▶
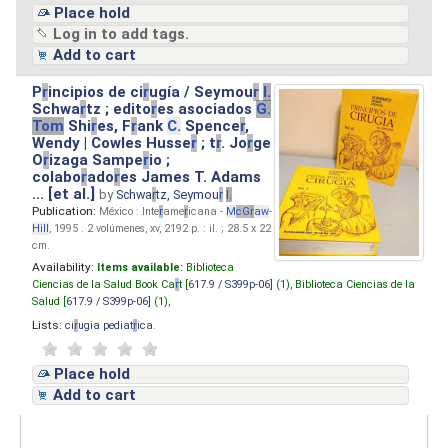
Place hold
Log in to add tags.
Add to cart
P
r
incipios de ci
r
ugía / Seymou
r
I.
Schwa
r
tz ; edito
r
es asociados
G.
Tom
Shi
r
es, F
r
ank
C.
Spence
r
,
Wendy | Cowles Husse
r
; t
r
. Jo
r
ge
O
r
izaga Sampe
r
io ;
colabo
r
ado
r
es James T. Adams
... [et al.]
by
Schwa
r
tz, Seymou
r
I.
Publication:
México : Inte
r
ame
r
icana -
M
cG
r
aw
-
Hill
, 1995 . 2 volúmenes, xv, 2192 p. : il. ; 28.5 x 22
cm.
Availability:
Items available:
Biblioteca
Ciencias de la Salud Book Ca
r
t [
617.9 / S399p-06
] (1),
Biblioteca Ciencias de la
Salud [
617.9 / S399p-06
] (1),
Lists:
ci
r
ugia pediat
r
ica
.
Place hold
Add to cart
◀
→ **EXERCISE BRIEF**:
List all lines above in which the string "Biblioteca" appears.

→ **EXERCISE RESPONSE**:
Biblioteca
Biblioteca Ciencias de la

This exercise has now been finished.